A general means to study this issue has been to manipulate the morphological, semantic, and form relatedness between complex word primes and targets. If lexical representation depends on morphological but not on semantic relatedness, both semantically transparent forms like insincere and opaque forms like restrain should prime their bases sincere and strain, respectively. However, previous studies in English and French have observed that only transparent forms induced priming, indicating that the lexical representations of complex words in these languages are determined by semantic transparency (for prefixed words of the type used in the present study, see Exp. 1A in Feldman et al., 2002; Exp. 4 in Gonnerman et al., 2007; Exps. 4 and 5 in Marslen-Wilson et al., 1994). By contrast, in German both behavioral (Smolka et al., 2009; Smolka et al., 2014; Smolka et al., 2018) and electrophysiological (ERP; Smolka et al., 2015) data have provided converging evidence that opaque verbs such as verstehen (“understand”) prime their base stehen (“stand”) to the same extent as transparent forms such as aufstehen (“stand up”). Relative to the unrelated condition (with slowest reaction times [RTs] and the most negative-going amplitude), semantically transparent and opaque complex verbs yielded the strongest priming effects: fastest RTs and most positive-going event-related potential (ERP) amplitudes (with an N250, P300, and N400 effect), and no difference between the two morphological conditions. These findings indicate that complex verbs in German are represented via their base, regardless of semantic transparency; that is, verstehen is lexically processed and represented via stehen. We have further shown that this (morphological) effect by verbs with the same base was stronger (faster RTs and more positive-going ERPs) than the effects between purely semantically related verbs with different bases, such as behindern–stören (“hinder–disturb”). Finally, form-related verbs such as verstehen–stehlen (“understand–steal”) inhibited behavioral responses and induced slightly more positive-going N250 and N400 amplitudes than in the unrelated condition. Altogether, these findings indicated that morphological priming in German is independent of pure semantic and form priming (Smolka et al., 2014).

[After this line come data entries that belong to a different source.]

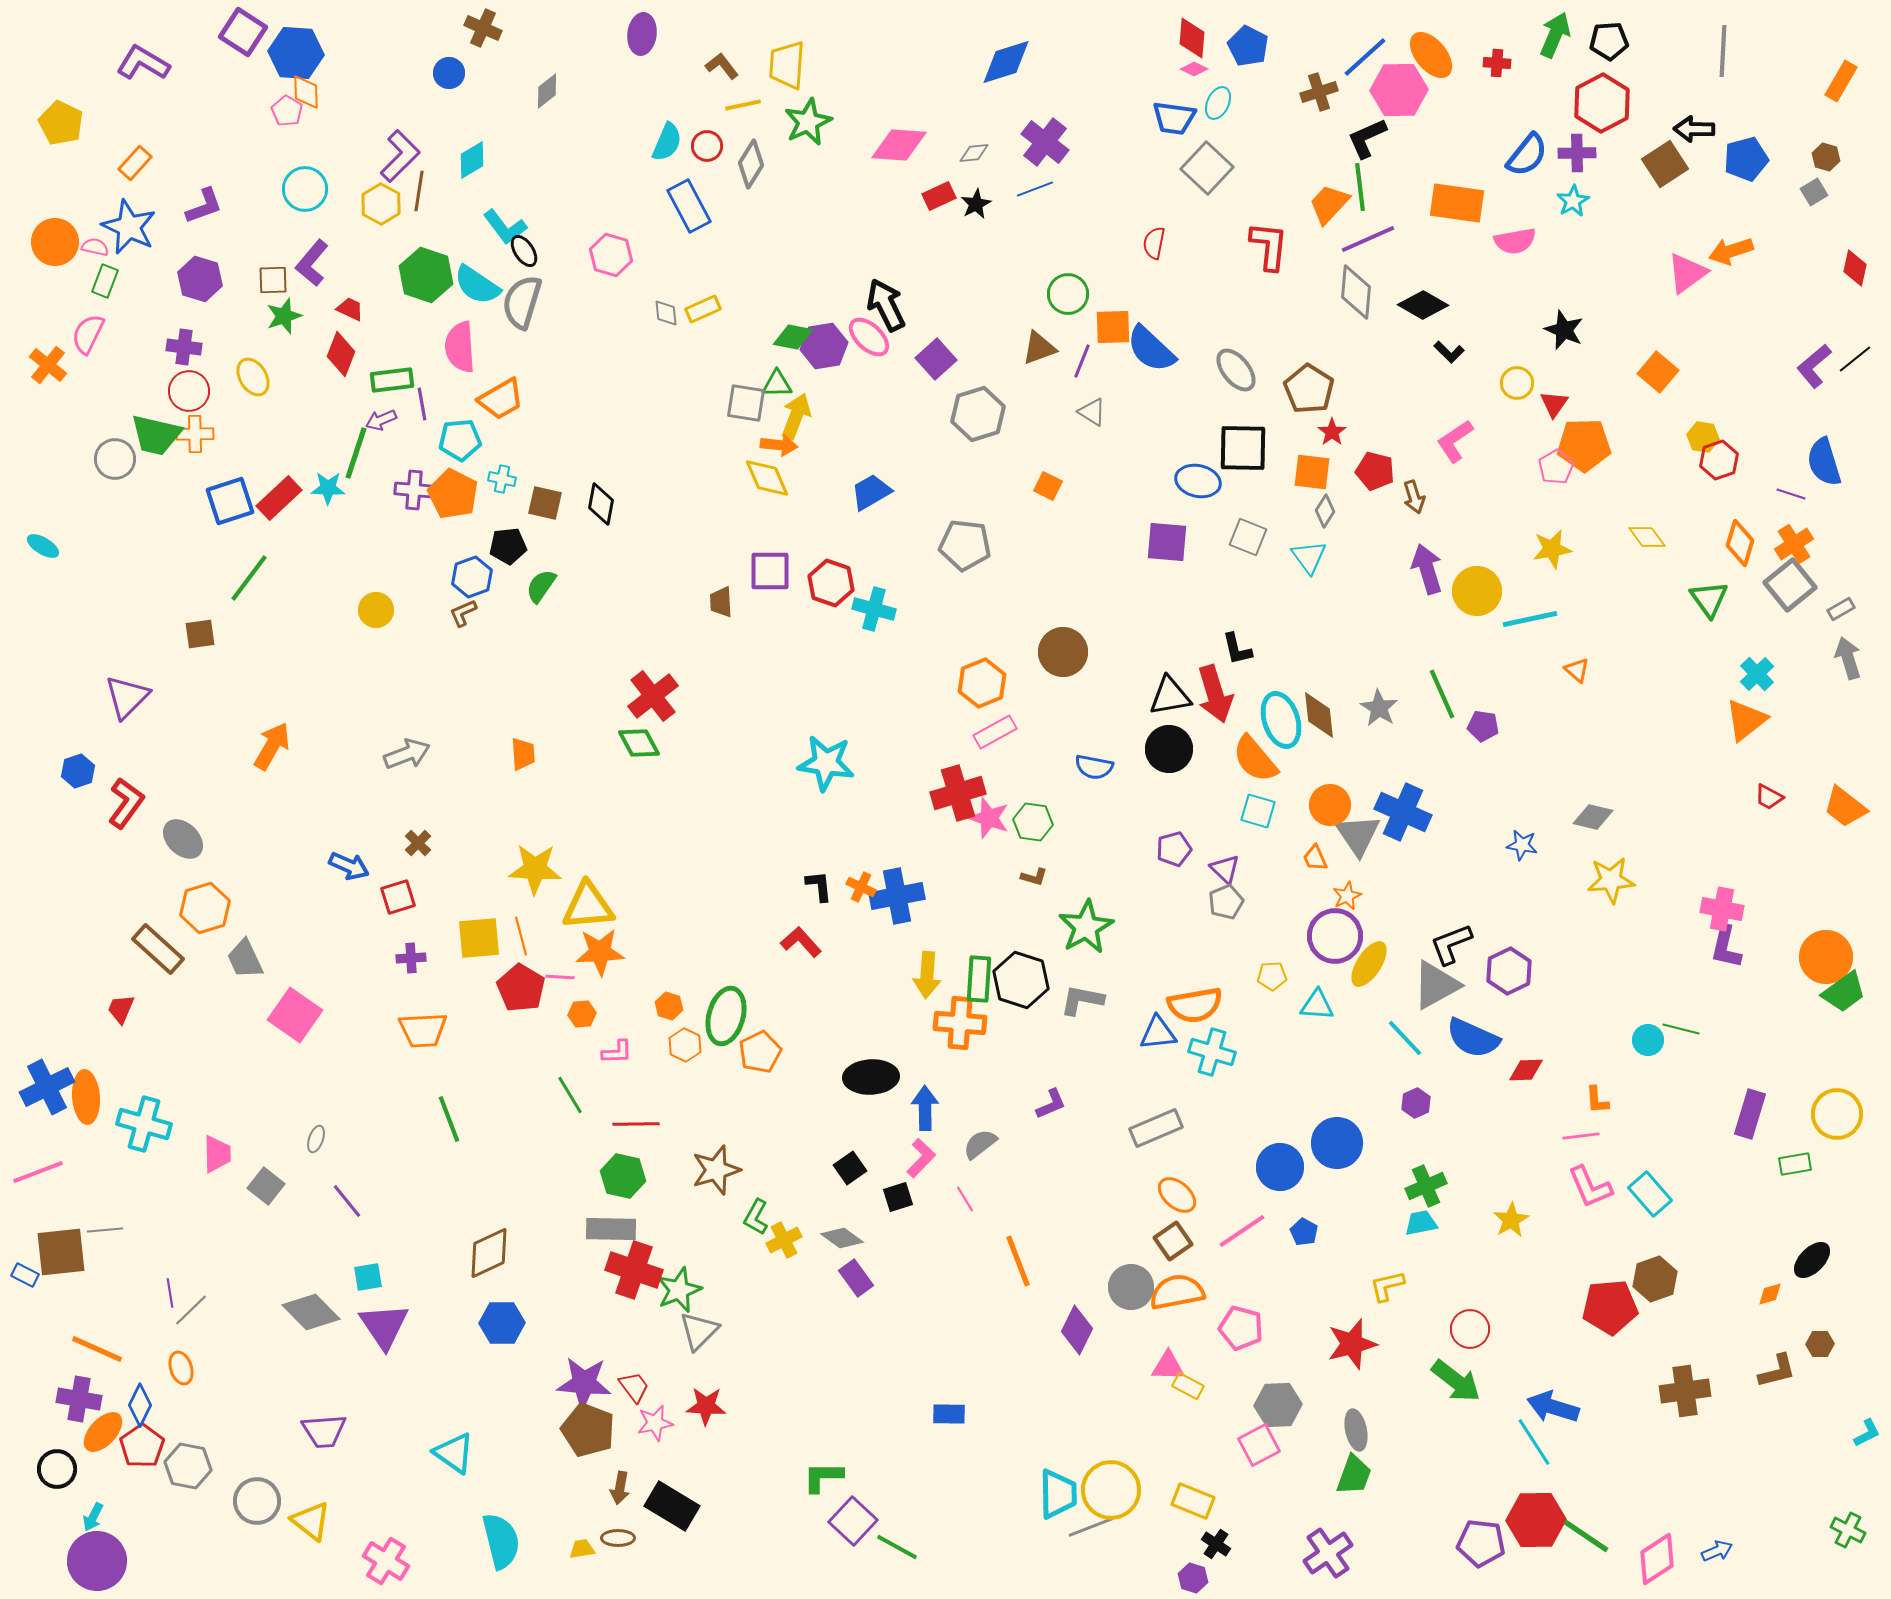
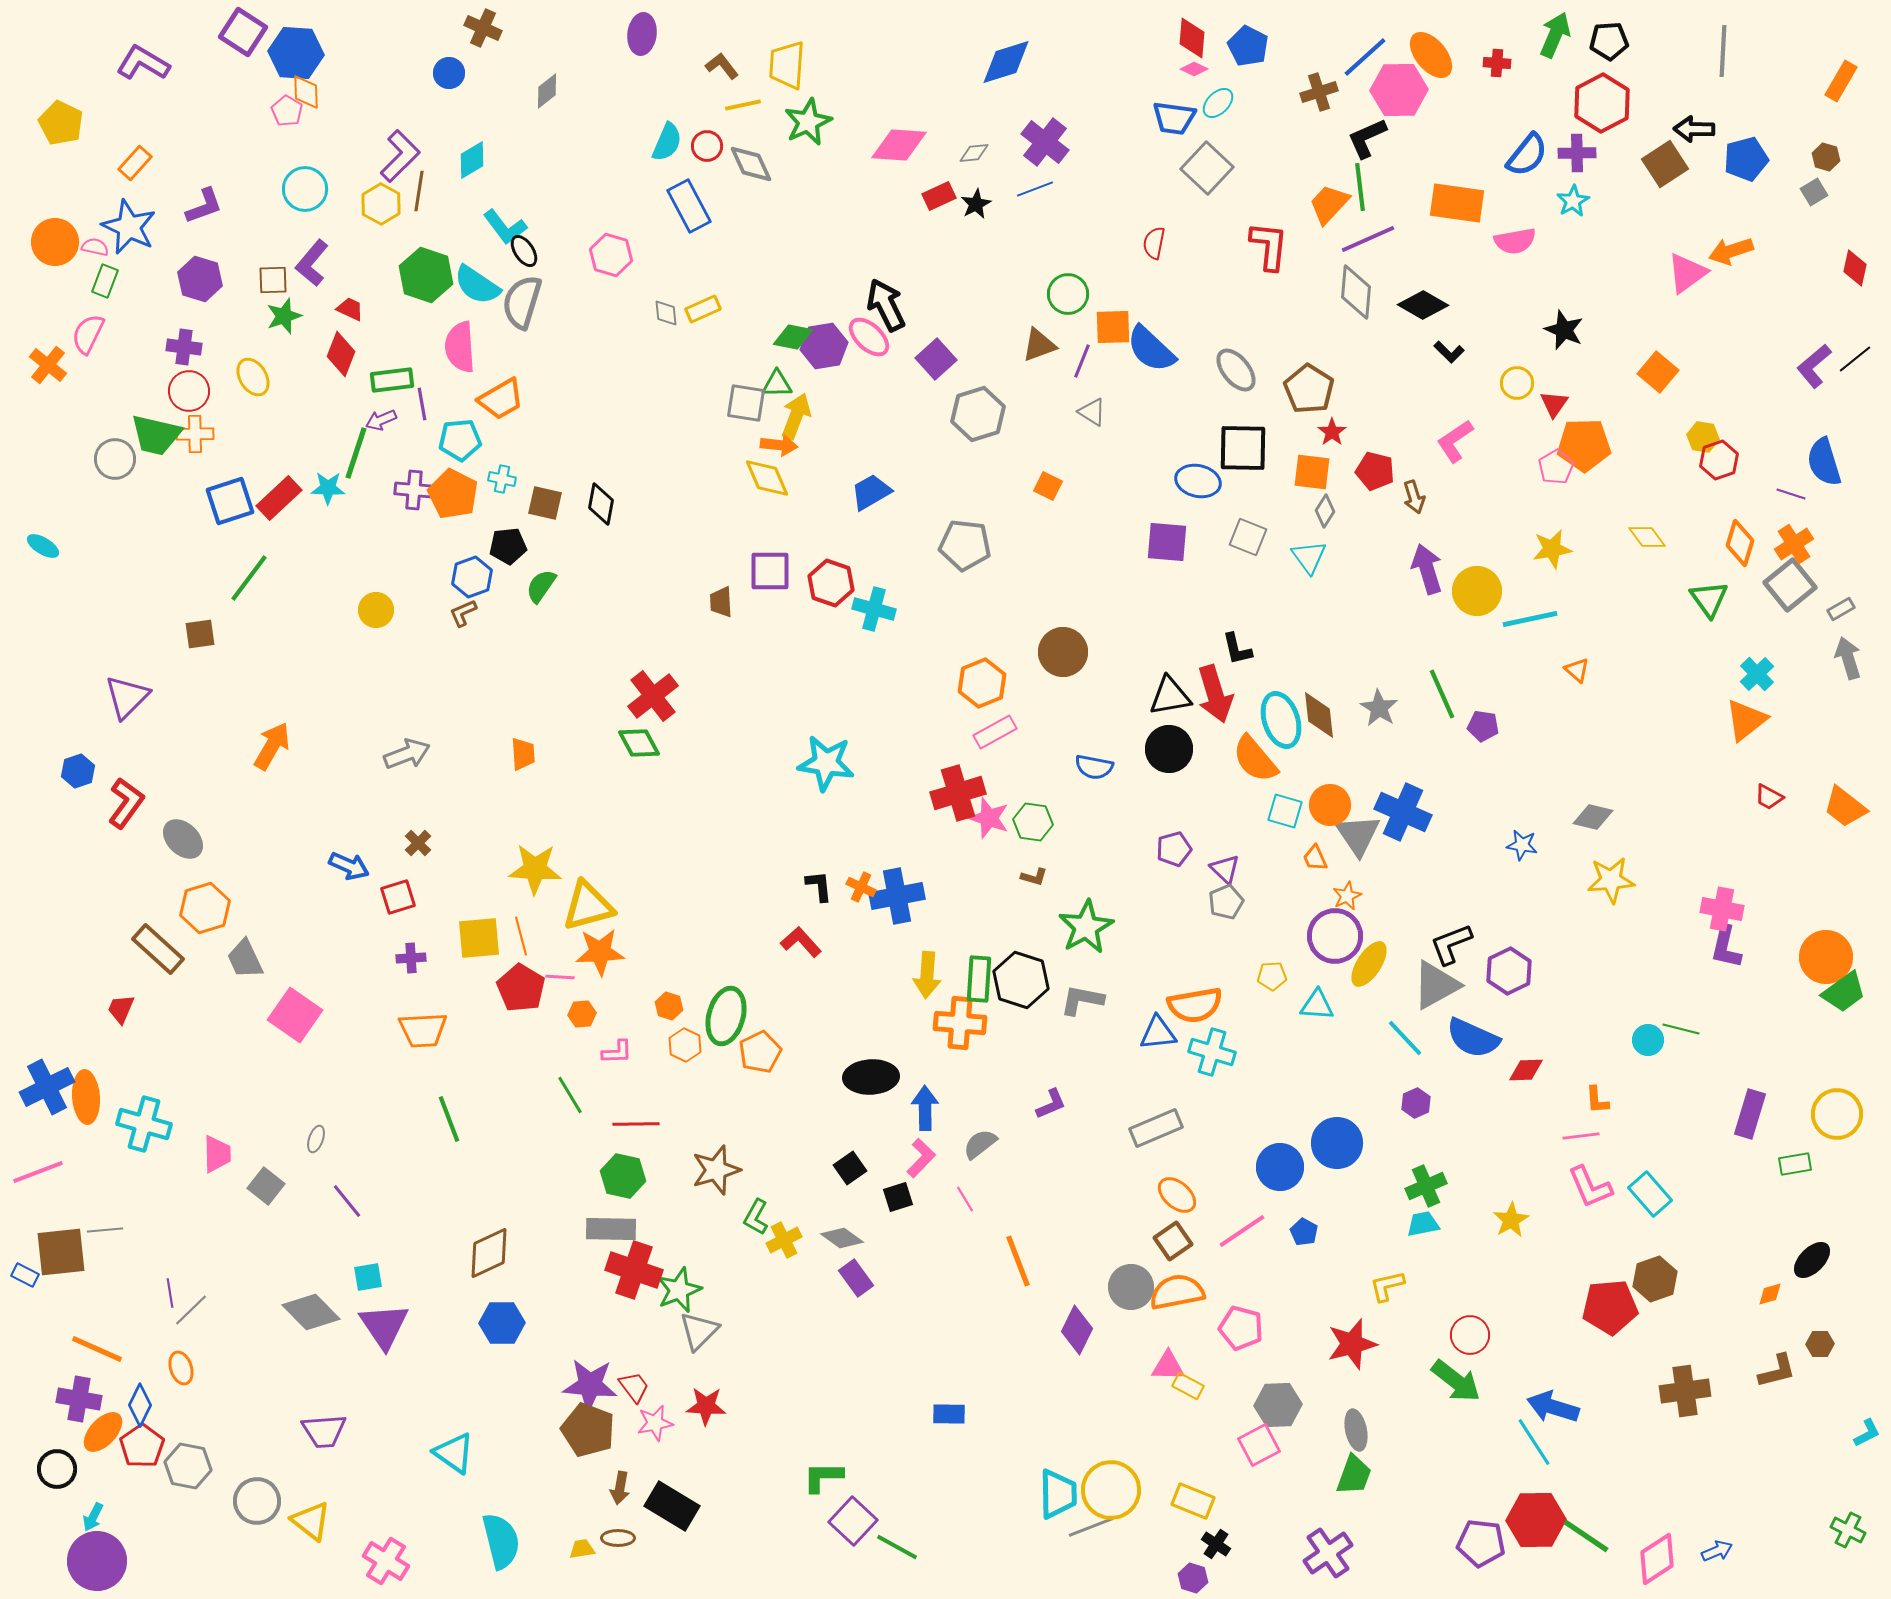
cyan ellipse at (1218, 103): rotated 20 degrees clockwise
gray diamond at (751, 164): rotated 57 degrees counterclockwise
brown triangle at (1039, 348): moved 3 px up
cyan square at (1258, 811): moved 27 px right
yellow triangle at (588, 906): rotated 10 degrees counterclockwise
cyan trapezoid at (1421, 1223): moved 2 px right, 1 px down
red circle at (1470, 1329): moved 6 px down
purple star at (584, 1383): moved 6 px right, 2 px down
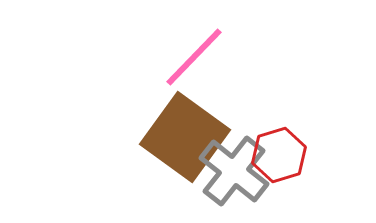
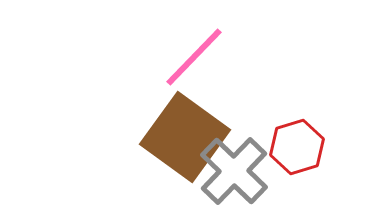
red hexagon: moved 18 px right, 8 px up
gray cross: rotated 6 degrees clockwise
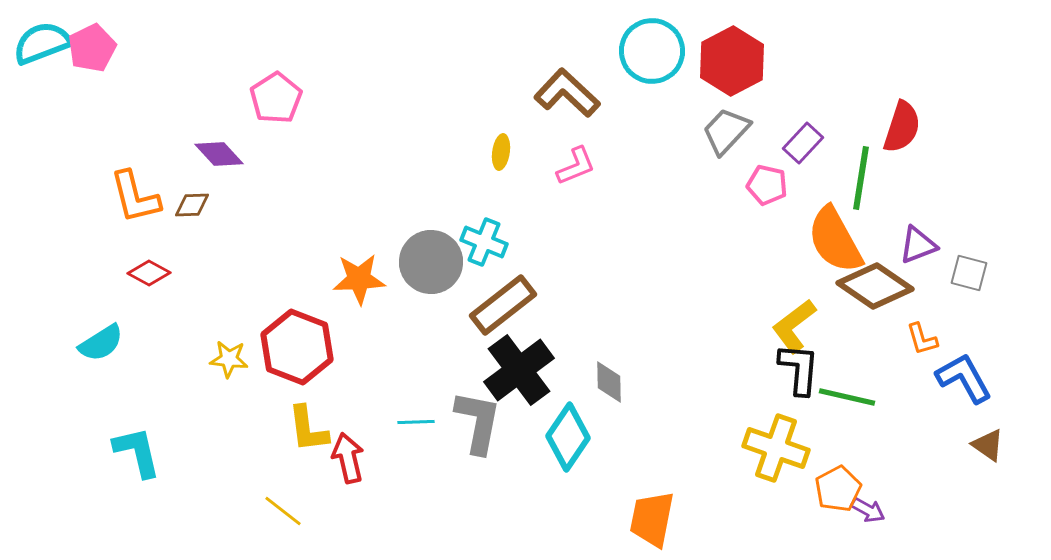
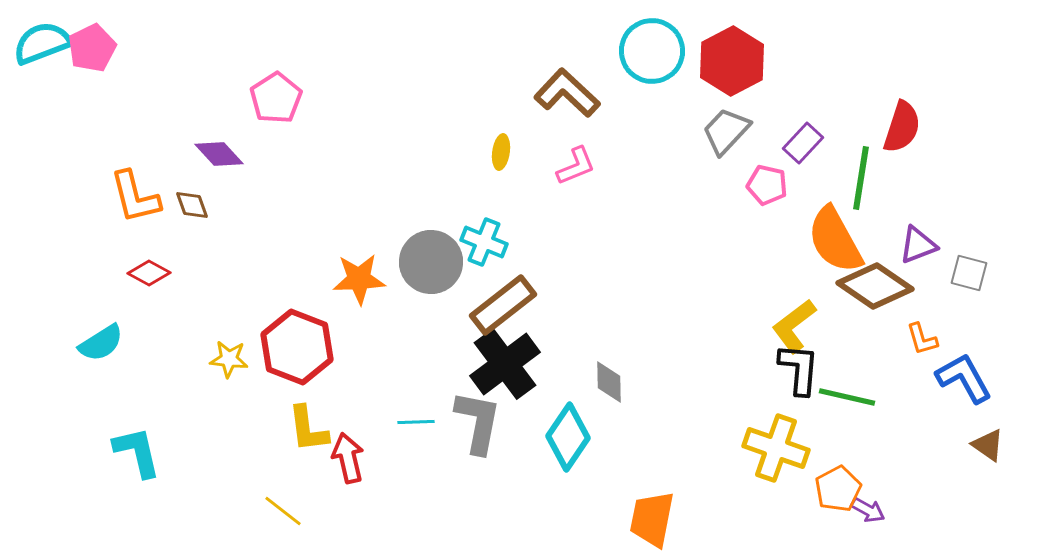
brown diamond at (192, 205): rotated 72 degrees clockwise
black cross at (519, 370): moved 14 px left, 6 px up
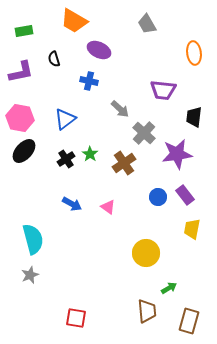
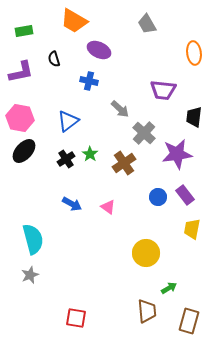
blue triangle: moved 3 px right, 2 px down
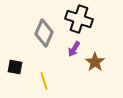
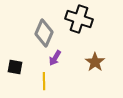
purple arrow: moved 19 px left, 9 px down
yellow line: rotated 18 degrees clockwise
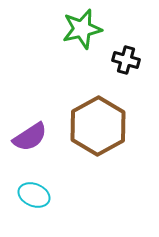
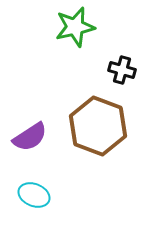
green star: moved 7 px left, 2 px up
black cross: moved 4 px left, 10 px down
brown hexagon: rotated 10 degrees counterclockwise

Until today, information on the semantic transparency of complex verbs or the semantic relatedness between verbs with different bases has not been available in existing German lexical databases (e.g., Baayen et al., 1993; Heister et al., 2011) and had to be laboriously constructed by means of semantic association tests (see also Zinsmeister & Smolka, 2012). Therefore, the present database presents these measures for public use. In particular, we provide two measures of semantic transparency for 1,186 German verbs: (a) ratings from semantic association tests and (b) lexical paraphrases from two German dictionaries. We also offer two measure of the semantic relatedness between 774 (simple and complex) verbs with different bases: (a) ratings from semantic association tests and (b) lexical paraphrases from two German dictionaries. In addition, we provide the verb regularity of all verbs, two counts of verb family size for 184 base verbs, and estimates of AoA and AoR for a subset of 200 verbs. For the verbs presented here, we further include the absolute and normalized frequencies of their lemma and word form, all measures that are publicly available in CELEX and dlexDB. Finally, we provide the cosine similarities between semantic vectors from LSA and HAL simulations of 846 verb pairs (Günther et al., 2015). Given that these measures correlate to some degree with semantic transparency and semantic relatedness, they represent important factors in the construction of experiments. From the experimenter’s perspective, the different norms will be useful for planning experiments.

Semantic transparency

Semantic association test

In the semantic association test, we had asked in how far the meaning of the complex verb reflected the meaning of the base verb. Given that we asked to compare the meaning of the whole words, we had thus asked for the “whole-word” transparency of the complex verbs according to the definition by Marelli and Baroni (2015). The ratings of the semantic association test confirmed that the a priori defined transparency of complex verbs coincided with the raters: semantically transparent complex verbs yielded higher ratings than semantically opaque ones.

These ratings were affected by some characteristics of the complex verb. For example, the frequency of the complex verb had a negative effect on the ratings, with higher-frequent complex verbs being rated as semantically less transparent with respect to their base than lower-frequent ones (see the right panel of Fig. 1). This finding indicates that the higher-frequent a complex verb, the more strongly is it perceived as possessing an idiosyncratic meaning that becomes independent of the meaning of its base.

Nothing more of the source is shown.